## [What to produce]
Nothing should appear in the answer except the lines below from the line containing "wcale, chcąc utrz" through the line containing "in het RTL-programma.", copied exactly, with pictures left out.
*** Material to process Section Begins ***
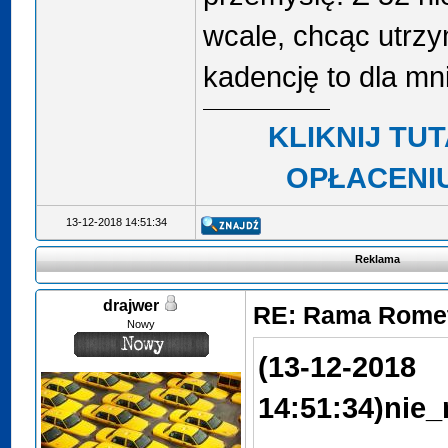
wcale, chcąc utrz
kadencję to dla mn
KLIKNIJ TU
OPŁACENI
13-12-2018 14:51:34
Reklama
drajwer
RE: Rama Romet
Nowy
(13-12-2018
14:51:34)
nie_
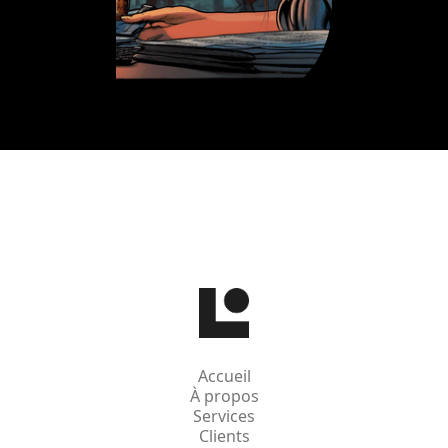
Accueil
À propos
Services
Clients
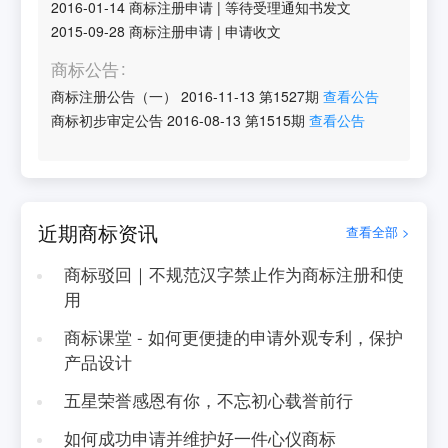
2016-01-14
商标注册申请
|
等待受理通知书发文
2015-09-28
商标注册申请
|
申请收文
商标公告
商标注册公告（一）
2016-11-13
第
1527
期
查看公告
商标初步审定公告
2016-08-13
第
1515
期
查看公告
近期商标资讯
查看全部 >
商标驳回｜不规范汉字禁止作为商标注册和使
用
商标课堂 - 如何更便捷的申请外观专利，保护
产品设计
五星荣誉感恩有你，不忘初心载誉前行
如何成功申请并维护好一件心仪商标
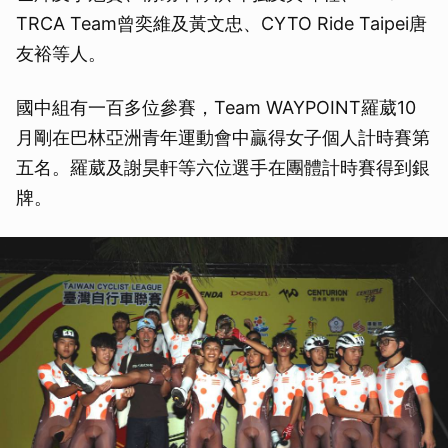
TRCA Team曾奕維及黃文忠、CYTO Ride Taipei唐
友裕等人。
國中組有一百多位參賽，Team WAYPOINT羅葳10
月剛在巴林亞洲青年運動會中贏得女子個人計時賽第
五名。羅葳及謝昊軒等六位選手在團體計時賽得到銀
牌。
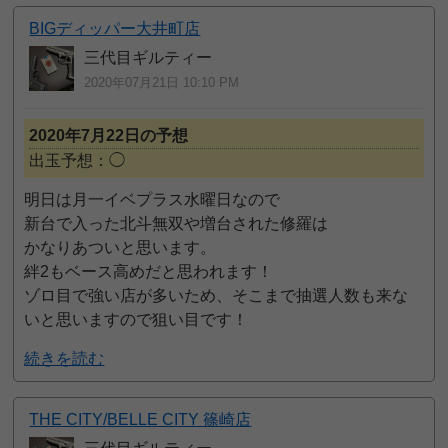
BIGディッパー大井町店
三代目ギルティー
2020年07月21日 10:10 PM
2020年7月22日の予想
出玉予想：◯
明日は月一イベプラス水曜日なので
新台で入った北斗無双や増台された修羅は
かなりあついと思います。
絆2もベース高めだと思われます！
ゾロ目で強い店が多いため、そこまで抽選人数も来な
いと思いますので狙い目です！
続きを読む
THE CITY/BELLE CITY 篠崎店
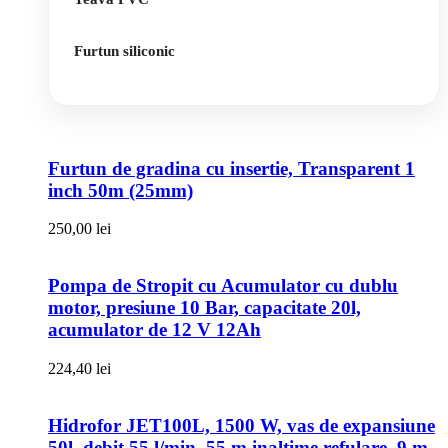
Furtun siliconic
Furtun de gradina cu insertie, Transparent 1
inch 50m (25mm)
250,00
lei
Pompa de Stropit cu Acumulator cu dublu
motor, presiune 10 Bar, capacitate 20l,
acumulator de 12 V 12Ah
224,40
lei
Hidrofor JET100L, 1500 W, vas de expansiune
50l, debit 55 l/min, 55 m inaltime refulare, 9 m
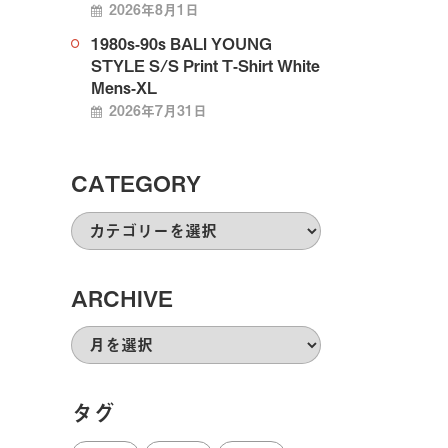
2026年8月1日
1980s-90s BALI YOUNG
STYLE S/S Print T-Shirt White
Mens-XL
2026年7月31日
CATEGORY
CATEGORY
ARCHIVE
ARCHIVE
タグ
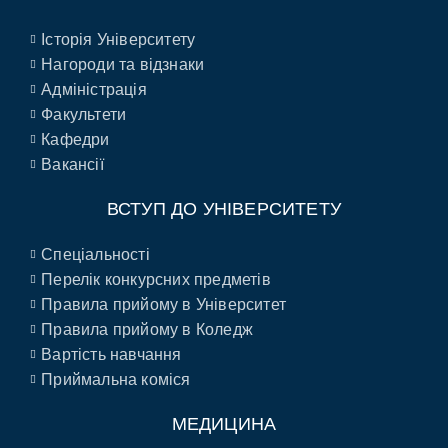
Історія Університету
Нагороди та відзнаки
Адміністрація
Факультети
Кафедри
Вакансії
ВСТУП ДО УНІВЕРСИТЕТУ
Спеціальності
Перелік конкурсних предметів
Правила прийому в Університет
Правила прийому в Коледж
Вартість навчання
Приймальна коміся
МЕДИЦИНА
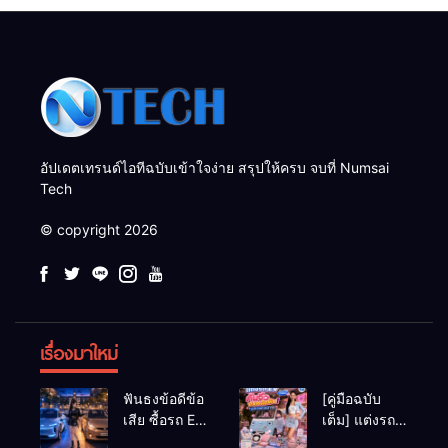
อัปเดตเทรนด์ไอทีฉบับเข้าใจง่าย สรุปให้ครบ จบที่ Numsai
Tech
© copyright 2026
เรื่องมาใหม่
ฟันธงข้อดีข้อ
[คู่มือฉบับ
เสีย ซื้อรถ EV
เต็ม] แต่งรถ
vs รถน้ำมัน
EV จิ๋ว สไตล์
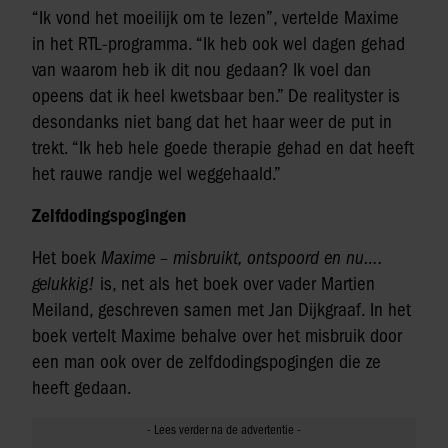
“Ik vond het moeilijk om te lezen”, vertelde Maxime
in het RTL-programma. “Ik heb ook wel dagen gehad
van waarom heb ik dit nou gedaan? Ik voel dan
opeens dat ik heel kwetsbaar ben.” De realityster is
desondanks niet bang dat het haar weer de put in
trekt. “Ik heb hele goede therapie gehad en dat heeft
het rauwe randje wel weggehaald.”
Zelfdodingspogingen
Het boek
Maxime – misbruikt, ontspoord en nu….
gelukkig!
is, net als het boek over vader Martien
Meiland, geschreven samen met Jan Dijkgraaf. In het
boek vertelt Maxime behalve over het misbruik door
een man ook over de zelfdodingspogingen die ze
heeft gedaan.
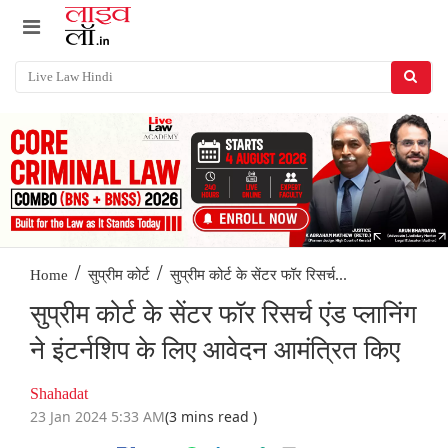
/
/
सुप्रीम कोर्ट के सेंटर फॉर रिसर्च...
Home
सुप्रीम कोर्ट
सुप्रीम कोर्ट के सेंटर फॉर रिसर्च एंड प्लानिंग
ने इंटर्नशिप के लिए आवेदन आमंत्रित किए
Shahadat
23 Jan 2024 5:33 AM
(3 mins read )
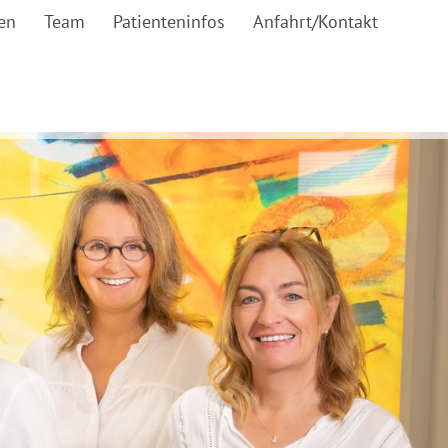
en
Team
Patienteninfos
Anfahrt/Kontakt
*** Material to process Section Ends ***
*** Material to process Section Begins ***
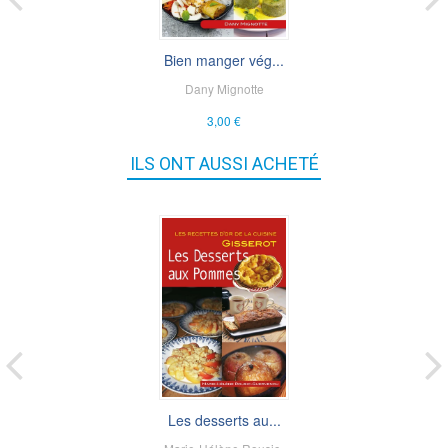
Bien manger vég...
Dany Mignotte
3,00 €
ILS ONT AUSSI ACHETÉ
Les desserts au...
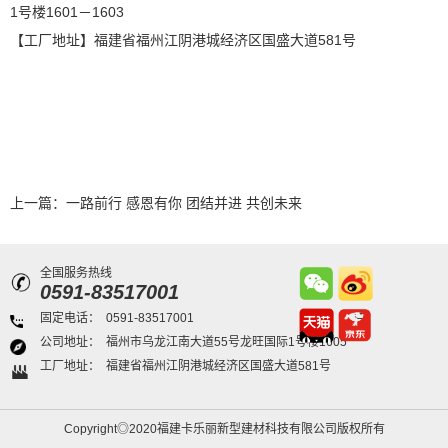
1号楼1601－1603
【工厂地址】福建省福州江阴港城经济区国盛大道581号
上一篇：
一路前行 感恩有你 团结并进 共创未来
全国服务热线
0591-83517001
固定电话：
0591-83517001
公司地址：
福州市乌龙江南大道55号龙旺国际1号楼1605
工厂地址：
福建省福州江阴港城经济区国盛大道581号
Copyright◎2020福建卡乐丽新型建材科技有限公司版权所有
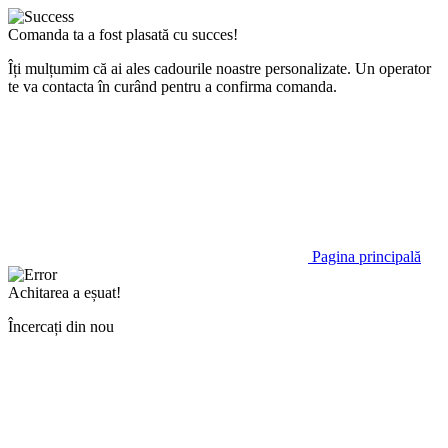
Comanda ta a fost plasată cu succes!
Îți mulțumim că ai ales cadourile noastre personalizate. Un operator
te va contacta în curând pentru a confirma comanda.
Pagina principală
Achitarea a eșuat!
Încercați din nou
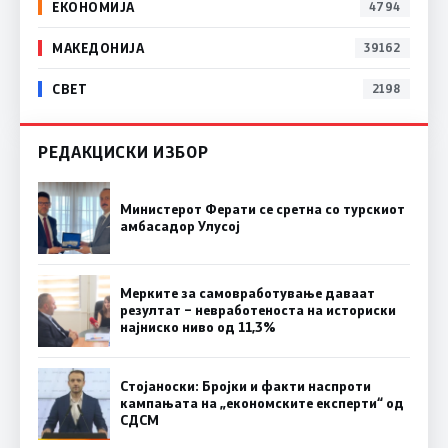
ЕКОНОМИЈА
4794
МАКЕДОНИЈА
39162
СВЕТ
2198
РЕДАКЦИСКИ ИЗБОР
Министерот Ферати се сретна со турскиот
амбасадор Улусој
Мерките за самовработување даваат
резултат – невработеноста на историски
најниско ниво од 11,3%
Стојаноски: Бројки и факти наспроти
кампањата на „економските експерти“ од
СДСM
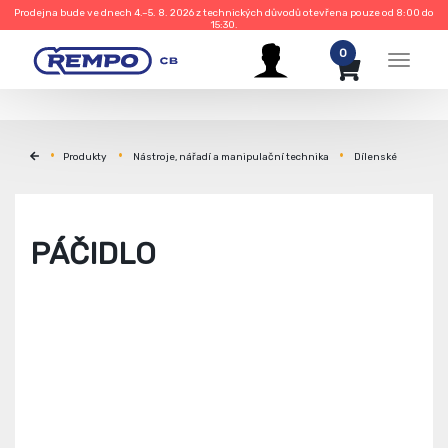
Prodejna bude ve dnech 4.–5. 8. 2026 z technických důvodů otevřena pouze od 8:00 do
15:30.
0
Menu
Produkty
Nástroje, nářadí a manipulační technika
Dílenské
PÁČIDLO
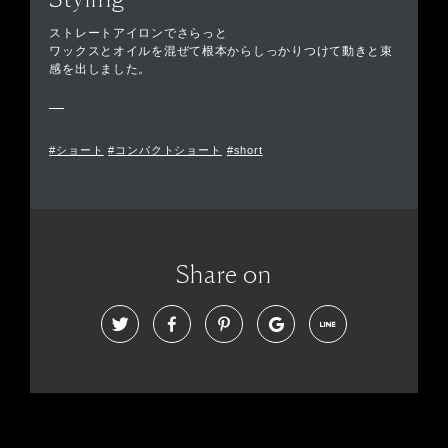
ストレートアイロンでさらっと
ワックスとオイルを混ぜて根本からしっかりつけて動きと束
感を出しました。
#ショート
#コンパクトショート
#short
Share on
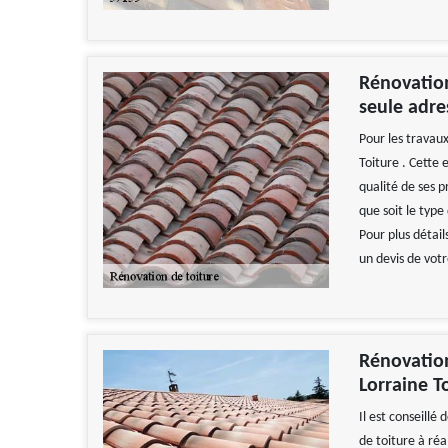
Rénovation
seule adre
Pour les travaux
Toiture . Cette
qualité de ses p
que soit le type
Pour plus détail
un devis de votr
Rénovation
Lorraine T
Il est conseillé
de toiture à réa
*** Material to process Section Ends ***
## [Your response]
wcale, chcąc utrz
kadencję to dla mn
KLIKNIJ TU
OPŁACENI
13-12-2018 14:51:34
Reklama
drajwer
RE: Rama Romet
Nowy
(13-12-2018
14:51:34)
nie_
Accueil
À propos
Services
Clients
2016-01-14
商标注册申请
|
等待受理通知书发文
2015-09-28
商标注册申请
|
申请收文
商标公告
商标注册公告（一）
2016-11-13
第
1527
期
查看公告
商标初步审定公告
2016-08-13
第
1515
期
查看公告
近期商标资讯
查看全部 >
商标驳回｜不规范汉字禁止作为商标注册和使
用
商标课堂 - 如何更便捷的申请外观专利，保护
产品设计
五星荣誉感恩有你，不忘初心载誉前行
如何成功申请并维护好一件心仪商标
TRCA Team曾奕維及黃文忠、CYTO Ride Taipei唐
友裕等人。
國中組有一百多位參賽，Team WAYPOINT羅葳10
月剛在巴林亞洲青年運動會中贏得女子個人計時賽第
五名。羅葳及謝昊軒等六位選手在團體計時賽得到銀
牌。
BIGディッパー大井町店
三代目ギルティー
2020年07月21日 10:10 PM
2020年7月22日の予想
出玉予想：◯
明日は月一イベプラス水曜日なので
新台で入った北斗無双や増台された修羅は
かなりあついと思います。
絆2もベース高めだと思われます！
ゾロ目で強い店が多いため、そこまで抽選人数も来な
いと思いますので狙い目です！
続きを読む
THE CITY/BELLE CITY 篠崎店
Furtun siliconic
Furtun de gradina cu insertie, Transparent 1
inch 50m (25mm)
250,00
lei
Pompa de Stropit cu Acumulator cu dublu
motor, presiune 10 Bar, capacitate 20l,
acumulator de 12 V 12Ah
224,40
lei
Hidrofor JET100L, 1500 W, vas de expansiune
50l, debit 55 l/min, 55 m inaltime refulare, 9 m
2026年8月1日
1980s-90s BALI YOUNG
STYLE S/S Print T-Shirt White
Mens-XL
2026年7月31日
CATEGORY
CATEGORY
ARCHIVE
ARCHIVE
タグ
Історія Університету
Нагороди та відзнаки
Адміністрація
Факультети
Кафедри
Вакансії
ВСТУП ДО УНІВЕРСИТЕТУ
Спеціальності
Перелік конкурсних предметів
Правила прийому в Університет
Правила прийому в Коледж
Вартість навчання
Приймальна коміся
МЕДИЦИНА
อัปเดตเทรนด์ไอทีฉบับเข้าใจง่าย สรุปให้ครบ จบที่ Numsai
Tech
© copyright 2026
เรื่องมาใหม่
ฟันธงข้อดีข้อ
[คู่มือฉบับ
เสีย ซื้อรถ EV
เต็ม] แต่งรถ
vs รถน้ำมัน
EV จิ๋ว สไตล์
“Ik vond het moeilijk om te lezen”, vertelde Maxime
in het RTL-programma. “Ik heb ook wel dagen gehad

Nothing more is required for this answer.